» What you need to do
Everything in the listing should be transcribed exactly, apart from the pictures.

--------------------------------------------------

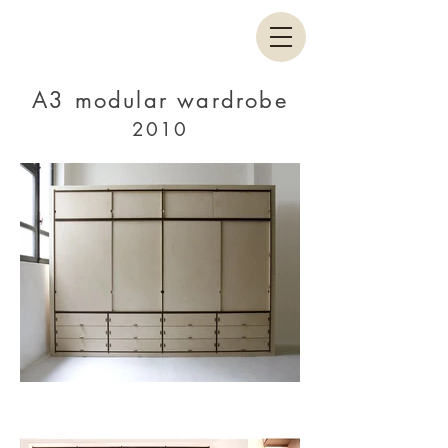
A3 modular wardrobe
2010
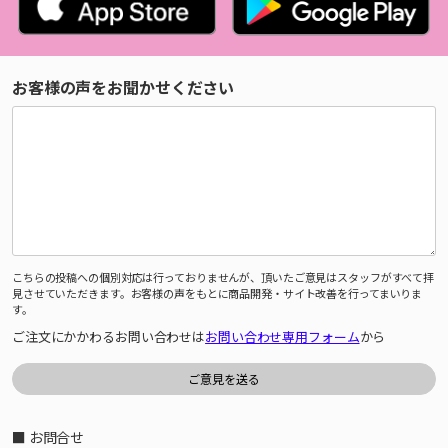
お客様の声をお聞かせください
こちらの投稿への個別対応は行っておりませんが、頂いたご意見はスタッフがすべて拝
見させていただきます。お客様の声をもとに商品開発・サイト改善を行ってまいりま
す。
ご注文にかかわるお問い合わせは
お問い合わせ専用フォーム
から
■ お問合せ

--------------------------------------------------

» Exercise output
A3 modular wardrobe
2010
お客様の声をお聞かせください
こちらの投稿への個別対応は行っておりませんが、頂いたご意見はスタッフがすべて拝
見させていただきます。お客様の声をもとに商品開発・サイト改善を行ってまいりま
す。
ご注文にかかわるお問い合わせは
お問い合わせ専用フォーム
から
■ お問合せ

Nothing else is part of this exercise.